[Xcb] [Bug 27552] Lots of processes crash in XCreatePixmap() with _XAllocID: Assertion `ret != inval_id' failed
bugzilla-daemon at freedesktop.org
bugzilla-daemon at freedesktop.org
Fri Apr 16 01:58:10 PDT 2010
https://bugs.freedesktop.org/show_bug.cgi?id=27552
--- Comment #4 from Martin Pitt <martin.pitt at ubuntu.com> 2010-04-16 01:58:10 PDT ---
Just to collect more puzzle pieces, I got three replies by now about my "which
driver" question, and these three are all using the proprietary NVIDIA driver.
It might be just pure luck with a sample size of three, of course, so I asked
whether anyone who got this crash has a different card/driver.
(In reply to comment #3)
> I meant, which extensions are these applications actually using? I'm hoping to
> pin the blame on a client-side extension library rather than libX11 itself. ;-)
> The list of loaded libraries from GDB would be a start.
We routinely collect /proc/<pid>/maps in crash reports, they all have a
"ProcMaps.txt" attachment. However, this just says which libraries the program
dynamically links against, not which extensions it's actually using, right?

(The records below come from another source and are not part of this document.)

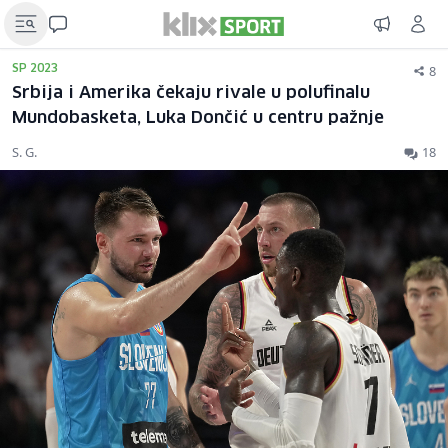
8
SP 2023
Srbija i Amerika čekaju rivale u polufinalu
Mundobasketa, Luka Dončić u centru pažnje
S. G.
18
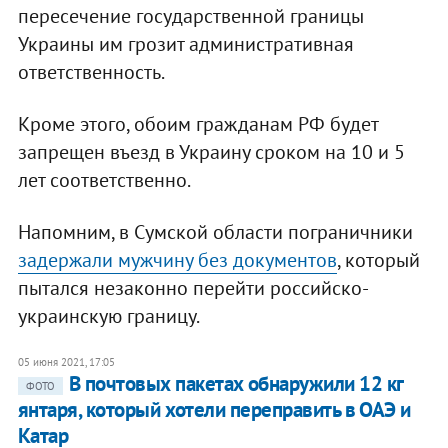
пересечение государственной границы
Украины им грозит административная
ответственность.
Кроме этого, обоим гражданам РФ будет
запрещен въезд в Украину сроком на 10 и 5
лет соответственно.
Напомним, в Сумской области пограничники
задержали мужчину без документов
, который
пытался незаконно перейти российско-
украинскую границу.
05 июня 2021, 17:05
В почтовых пакетах обнаружили 12 кг
ФОТО
янтаря, который хотели переправить в ОАЭ и
Катар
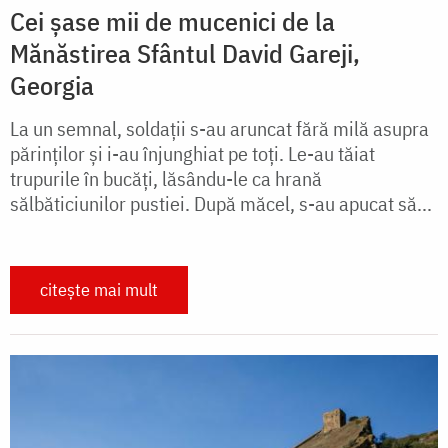
Cei șase mii de mucenici de la
Mănăstirea Sfântul David Gareji,
Georgia
La un semnal, soldaţii s-au aruncat fără milă asupra
părinţilor şi i-au înjunghiat pe toţi. Le-au tăiat
trupurile în bucăţi, lăsându-le ca hrană
sălbăticiunilor pustiei. După măcel, s-au apucat să...
citește mai mult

Is there a better way to see which extensions a program is currently using?
Some command that I could ask the bug reporters to run? We could even add that
to our standard Apport hooks, so that it's collected for all crash reports.
> Is there some Launchpad way to download all the attachments from all the public duplicate bugs at once?
Bryce Harrington (CC added) has put together a lot of scripts for these
purposes (X.org bug triaging). Bryce, do you have a script like that?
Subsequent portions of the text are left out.